### WORK ORDER
Scanning the entries below, copy every line that contains the word "input".

### GIVEN DATA

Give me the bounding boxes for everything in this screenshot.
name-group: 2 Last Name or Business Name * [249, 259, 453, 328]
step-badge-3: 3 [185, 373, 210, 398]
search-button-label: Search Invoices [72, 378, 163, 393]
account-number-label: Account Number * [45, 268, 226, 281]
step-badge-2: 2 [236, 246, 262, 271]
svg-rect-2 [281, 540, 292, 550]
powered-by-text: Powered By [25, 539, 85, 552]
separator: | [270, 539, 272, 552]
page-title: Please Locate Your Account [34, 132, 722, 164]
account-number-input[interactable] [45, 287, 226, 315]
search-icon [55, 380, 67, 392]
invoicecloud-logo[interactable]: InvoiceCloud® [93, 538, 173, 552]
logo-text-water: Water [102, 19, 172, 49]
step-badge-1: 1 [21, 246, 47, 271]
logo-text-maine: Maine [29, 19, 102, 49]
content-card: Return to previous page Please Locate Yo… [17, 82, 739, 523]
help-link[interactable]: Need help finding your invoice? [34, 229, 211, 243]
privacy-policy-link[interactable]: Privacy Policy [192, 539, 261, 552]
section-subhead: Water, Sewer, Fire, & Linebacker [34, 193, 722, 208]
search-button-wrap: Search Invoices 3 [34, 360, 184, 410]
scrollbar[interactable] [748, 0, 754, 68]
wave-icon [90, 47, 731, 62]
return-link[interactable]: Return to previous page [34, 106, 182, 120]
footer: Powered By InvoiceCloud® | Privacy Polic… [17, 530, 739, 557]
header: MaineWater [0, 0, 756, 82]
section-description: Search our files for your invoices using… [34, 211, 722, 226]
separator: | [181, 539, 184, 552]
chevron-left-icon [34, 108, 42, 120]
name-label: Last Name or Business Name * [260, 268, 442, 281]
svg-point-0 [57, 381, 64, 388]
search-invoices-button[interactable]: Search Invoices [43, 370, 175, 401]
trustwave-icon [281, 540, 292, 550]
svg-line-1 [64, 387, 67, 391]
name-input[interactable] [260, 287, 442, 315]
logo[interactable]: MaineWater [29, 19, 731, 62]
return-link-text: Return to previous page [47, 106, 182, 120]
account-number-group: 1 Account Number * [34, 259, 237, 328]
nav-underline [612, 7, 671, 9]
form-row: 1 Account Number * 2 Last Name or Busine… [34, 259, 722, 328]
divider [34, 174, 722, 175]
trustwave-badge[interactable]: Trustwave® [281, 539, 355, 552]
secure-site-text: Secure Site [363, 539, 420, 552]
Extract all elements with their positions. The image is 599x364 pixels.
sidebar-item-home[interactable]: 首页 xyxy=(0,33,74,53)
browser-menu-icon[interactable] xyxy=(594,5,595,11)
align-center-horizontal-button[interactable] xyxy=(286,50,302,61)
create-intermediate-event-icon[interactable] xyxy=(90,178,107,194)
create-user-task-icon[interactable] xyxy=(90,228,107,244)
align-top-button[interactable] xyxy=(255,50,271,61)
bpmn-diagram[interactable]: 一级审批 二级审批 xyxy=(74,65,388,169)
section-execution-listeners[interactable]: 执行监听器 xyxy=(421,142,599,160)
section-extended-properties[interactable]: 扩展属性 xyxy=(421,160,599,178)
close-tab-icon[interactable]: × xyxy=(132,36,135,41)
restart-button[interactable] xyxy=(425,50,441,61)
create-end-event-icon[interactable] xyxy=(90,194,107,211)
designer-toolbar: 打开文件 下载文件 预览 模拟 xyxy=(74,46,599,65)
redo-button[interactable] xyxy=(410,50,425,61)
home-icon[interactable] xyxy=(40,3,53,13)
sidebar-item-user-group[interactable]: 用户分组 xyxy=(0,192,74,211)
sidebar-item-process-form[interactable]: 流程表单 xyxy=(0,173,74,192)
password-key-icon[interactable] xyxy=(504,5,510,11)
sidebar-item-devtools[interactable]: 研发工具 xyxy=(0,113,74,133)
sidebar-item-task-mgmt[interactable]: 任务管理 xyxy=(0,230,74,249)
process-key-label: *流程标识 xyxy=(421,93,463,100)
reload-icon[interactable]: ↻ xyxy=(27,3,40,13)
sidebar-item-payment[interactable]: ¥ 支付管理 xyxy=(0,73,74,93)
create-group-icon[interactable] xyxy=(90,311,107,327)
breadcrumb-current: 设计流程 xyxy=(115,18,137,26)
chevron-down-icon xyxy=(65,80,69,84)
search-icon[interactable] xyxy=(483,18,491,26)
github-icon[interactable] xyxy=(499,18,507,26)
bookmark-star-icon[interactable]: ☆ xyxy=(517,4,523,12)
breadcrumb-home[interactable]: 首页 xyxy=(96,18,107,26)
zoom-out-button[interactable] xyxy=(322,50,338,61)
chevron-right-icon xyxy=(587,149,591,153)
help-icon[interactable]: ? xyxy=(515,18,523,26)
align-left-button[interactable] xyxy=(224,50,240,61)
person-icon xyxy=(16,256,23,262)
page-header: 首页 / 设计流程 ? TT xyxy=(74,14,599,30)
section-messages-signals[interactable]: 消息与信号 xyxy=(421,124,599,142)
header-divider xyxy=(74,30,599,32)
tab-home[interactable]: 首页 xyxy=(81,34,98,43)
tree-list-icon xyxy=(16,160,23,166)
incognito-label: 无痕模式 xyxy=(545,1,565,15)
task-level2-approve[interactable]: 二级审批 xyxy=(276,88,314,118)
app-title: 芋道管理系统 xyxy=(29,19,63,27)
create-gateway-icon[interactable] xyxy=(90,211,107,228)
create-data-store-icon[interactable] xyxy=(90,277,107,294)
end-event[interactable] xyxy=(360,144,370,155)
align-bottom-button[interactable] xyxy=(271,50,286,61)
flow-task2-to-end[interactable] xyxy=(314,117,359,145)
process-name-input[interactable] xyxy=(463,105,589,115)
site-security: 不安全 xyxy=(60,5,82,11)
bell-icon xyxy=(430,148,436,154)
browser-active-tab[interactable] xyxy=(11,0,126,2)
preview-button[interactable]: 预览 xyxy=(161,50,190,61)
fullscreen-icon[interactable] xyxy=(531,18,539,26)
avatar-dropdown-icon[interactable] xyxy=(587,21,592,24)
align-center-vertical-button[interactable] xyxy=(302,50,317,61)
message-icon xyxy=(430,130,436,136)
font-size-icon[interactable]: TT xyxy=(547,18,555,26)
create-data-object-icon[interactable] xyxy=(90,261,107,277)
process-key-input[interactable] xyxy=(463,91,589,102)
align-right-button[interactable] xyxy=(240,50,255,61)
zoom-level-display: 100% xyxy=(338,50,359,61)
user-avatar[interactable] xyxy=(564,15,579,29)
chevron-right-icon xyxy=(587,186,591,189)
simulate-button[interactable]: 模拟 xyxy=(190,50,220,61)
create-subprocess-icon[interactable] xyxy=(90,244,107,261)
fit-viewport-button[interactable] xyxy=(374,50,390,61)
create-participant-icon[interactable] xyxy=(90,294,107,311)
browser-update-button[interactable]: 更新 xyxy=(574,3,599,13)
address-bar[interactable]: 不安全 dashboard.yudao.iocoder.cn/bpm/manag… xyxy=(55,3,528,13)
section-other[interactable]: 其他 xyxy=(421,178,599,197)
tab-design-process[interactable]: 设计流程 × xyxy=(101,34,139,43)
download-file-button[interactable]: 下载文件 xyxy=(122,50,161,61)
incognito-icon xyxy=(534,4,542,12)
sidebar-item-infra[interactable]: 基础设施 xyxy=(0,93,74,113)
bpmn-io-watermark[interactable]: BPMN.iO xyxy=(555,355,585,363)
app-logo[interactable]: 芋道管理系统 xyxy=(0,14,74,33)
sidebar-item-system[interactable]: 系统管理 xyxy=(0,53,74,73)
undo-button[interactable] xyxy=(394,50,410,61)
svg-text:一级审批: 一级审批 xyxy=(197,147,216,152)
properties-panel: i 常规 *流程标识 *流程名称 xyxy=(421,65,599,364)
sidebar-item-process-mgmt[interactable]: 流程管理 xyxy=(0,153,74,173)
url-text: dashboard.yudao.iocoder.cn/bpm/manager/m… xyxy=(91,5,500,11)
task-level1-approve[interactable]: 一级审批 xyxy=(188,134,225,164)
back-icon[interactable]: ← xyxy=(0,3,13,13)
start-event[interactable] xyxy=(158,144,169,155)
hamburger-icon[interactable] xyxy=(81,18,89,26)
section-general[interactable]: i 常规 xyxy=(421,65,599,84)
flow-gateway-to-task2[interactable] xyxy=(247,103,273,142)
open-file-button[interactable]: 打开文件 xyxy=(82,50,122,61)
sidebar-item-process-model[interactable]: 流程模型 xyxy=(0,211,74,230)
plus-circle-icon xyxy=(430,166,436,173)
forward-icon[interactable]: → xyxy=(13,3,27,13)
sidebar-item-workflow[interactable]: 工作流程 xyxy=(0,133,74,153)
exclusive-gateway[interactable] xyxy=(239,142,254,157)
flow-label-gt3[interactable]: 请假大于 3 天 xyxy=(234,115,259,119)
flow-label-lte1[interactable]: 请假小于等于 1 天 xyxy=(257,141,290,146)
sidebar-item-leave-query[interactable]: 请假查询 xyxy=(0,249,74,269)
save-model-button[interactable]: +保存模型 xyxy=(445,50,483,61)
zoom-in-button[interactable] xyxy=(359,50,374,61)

######

### RESULT FOR THIS TASK
account-number-input[interactable] [45, 287, 226, 315]
name-input[interactable] [260, 287, 442, 315]
process-name-input[interactable] xyxy=(463,105,589,115)
process-key-input[interactable] xyxy=(463,91,589,102)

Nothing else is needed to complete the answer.